Even before third-party cookies are officially scraped on Google’s Chrome browser next year, a significant number of consumers are already taking action to keep their personal data away from brands, particularly on mobile.
According to a survey of 2,036 UK adults commissioned by Nano Interactive, consumers are 58% more likely to mask their data on mobile than desktop, with 37% of consumers less likely to buy from a brand using email or mobile-based cookie alternative IDs.
Moreover, 83% of consumers said they would take action if a brand wasn’t offering the option to opt out of cookies – including anything from researching competitors, to stopping buying from that company completely, to reporting it.
Interestingly, the use of private browsing and VPNs is more prevalent amongst those higher up the income scale, with the highest earning households 69% more likely to use private browsing and 65% more likely to use a VPN than the lowest earning households.
Furthermore, younger audiences are more likely to use private browsing, with 41% of 18-24-year-olds and 39% of 25-34-year-olds using incognito mode, compared to 22% of people aged 55+. And men (40%) are more likely to use VPNs than women (24%).
“The 2024 cookie shutdown is a huge opportunity for advertisers to do things differently.
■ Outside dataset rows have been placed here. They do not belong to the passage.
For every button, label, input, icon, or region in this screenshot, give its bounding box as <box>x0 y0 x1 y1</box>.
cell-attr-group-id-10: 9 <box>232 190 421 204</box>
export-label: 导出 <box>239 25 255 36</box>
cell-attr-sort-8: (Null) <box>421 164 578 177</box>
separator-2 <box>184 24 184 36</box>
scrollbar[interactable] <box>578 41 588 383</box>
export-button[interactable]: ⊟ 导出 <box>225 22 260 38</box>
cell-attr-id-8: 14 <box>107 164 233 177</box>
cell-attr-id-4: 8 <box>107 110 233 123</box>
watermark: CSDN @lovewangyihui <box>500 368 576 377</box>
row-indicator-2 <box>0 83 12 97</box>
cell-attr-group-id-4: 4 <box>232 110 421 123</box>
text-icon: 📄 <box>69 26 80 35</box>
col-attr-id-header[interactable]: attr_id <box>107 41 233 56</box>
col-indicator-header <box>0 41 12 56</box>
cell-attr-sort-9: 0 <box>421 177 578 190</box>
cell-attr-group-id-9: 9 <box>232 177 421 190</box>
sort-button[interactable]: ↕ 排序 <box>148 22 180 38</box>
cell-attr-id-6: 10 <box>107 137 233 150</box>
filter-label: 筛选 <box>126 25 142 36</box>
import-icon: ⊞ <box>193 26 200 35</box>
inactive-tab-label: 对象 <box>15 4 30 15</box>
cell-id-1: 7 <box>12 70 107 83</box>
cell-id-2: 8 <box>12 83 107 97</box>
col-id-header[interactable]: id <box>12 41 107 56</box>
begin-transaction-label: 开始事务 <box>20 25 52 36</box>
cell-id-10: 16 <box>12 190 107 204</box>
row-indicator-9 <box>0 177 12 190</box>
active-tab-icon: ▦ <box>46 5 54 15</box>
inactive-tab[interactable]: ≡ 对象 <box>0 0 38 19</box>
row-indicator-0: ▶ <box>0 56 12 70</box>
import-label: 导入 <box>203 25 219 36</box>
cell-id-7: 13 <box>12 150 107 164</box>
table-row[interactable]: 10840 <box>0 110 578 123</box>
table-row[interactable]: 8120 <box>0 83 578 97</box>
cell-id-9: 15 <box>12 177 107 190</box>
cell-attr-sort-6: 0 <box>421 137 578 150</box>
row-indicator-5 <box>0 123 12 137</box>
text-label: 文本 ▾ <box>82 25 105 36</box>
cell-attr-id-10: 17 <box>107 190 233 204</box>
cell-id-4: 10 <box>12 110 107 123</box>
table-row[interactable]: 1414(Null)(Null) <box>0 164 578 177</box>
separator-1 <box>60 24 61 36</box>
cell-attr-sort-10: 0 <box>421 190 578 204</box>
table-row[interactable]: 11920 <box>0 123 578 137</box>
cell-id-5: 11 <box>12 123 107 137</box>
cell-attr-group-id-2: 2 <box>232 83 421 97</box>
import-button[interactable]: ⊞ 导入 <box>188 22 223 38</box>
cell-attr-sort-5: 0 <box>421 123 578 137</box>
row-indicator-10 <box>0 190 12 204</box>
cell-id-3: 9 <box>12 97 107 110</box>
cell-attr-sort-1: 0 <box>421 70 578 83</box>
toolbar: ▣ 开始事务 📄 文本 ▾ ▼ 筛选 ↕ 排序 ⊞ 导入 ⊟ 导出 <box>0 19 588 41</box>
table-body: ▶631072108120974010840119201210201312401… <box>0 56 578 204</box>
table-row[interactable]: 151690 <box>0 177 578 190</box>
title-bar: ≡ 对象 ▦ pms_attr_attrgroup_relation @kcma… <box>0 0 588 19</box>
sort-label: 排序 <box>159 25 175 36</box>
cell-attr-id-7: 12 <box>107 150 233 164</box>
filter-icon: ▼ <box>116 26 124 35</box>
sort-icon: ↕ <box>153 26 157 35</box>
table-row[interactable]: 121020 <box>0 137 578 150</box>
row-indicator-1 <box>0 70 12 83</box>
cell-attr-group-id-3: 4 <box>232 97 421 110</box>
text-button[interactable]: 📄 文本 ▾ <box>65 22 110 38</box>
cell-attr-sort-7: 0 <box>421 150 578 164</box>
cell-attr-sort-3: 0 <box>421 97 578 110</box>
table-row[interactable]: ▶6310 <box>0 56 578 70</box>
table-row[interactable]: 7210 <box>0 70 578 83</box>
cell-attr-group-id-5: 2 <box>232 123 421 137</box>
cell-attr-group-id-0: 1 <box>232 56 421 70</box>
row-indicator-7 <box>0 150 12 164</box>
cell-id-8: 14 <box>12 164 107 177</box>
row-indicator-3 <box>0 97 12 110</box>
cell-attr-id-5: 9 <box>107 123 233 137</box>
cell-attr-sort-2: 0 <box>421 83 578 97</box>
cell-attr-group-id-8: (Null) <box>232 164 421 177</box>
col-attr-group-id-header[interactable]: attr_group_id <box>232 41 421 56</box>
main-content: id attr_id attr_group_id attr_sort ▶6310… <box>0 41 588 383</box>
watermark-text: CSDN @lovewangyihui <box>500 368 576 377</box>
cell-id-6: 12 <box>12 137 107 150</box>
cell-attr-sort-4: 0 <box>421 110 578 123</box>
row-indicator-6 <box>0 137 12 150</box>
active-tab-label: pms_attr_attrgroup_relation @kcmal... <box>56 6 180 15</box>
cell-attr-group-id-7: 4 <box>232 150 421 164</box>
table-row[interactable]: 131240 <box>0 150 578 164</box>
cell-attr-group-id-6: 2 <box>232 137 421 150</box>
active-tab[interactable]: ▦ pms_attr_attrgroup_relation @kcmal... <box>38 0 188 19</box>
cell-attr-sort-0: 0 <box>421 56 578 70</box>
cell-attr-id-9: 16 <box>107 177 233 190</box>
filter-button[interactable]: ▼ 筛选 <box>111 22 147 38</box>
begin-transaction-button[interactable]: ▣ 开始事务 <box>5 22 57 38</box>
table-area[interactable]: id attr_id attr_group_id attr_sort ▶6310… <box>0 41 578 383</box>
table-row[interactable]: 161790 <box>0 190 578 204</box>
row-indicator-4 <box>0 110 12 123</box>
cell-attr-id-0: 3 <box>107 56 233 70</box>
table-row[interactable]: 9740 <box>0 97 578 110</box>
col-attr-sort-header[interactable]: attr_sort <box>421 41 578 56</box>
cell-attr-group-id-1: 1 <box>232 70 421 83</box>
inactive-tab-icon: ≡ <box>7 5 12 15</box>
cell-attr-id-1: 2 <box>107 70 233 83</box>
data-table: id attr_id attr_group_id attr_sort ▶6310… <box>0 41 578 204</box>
An approach that still aims to understand people’s interests and the motivations behind the purchases they make, but without using IDs or profiling them will win the race,” said Carl White, Nano Interactive CEO. “Whether you consider the direction of legislation, consumer sentiment or enforcement from tech giants, removing people-based data from ad targeting increasingly is the logical, long-term option. For the first time it is now possible to deliver campaign effectiveness and consumer privacy.
“Advertisers who grasp this opportunity to deliver what our research clearly tells us that their customers demand will surely be the ones who benefit most from the technological advances that the cookie shutdown has precipitated.”
The most common reason given for concealing personal data from brands was to avoid retargeting (49%). The same number of people also mask their data when searching for answers to private or personal questions. Meanwhile, 38% hide their personal data to keep their browsing history private when sharing devices.
High value purchases also play a part in consumers’ decision to mask data, with 24% doing so when making these, and 28% concealing their data when purchasing products or services that may be impacted by dynamic pricing.
One timely, festive concern, for 29% of consumers, is the fear of ads appearing on the devices of loved ones when shopping for presents.
When Nano put to consumers some of the common identity solutions proposed to replace cookies, such as those built upon email addresses or mobile phone numbers, 49% said they would be more likely to hide their personal data when browsing. In addition, 37% said they would be less likely to spend money with brands using their email or mobile number to target ads, with 35% saying this would lower their trust in a company and 19% expecting a discount in return for the use of their data in this case.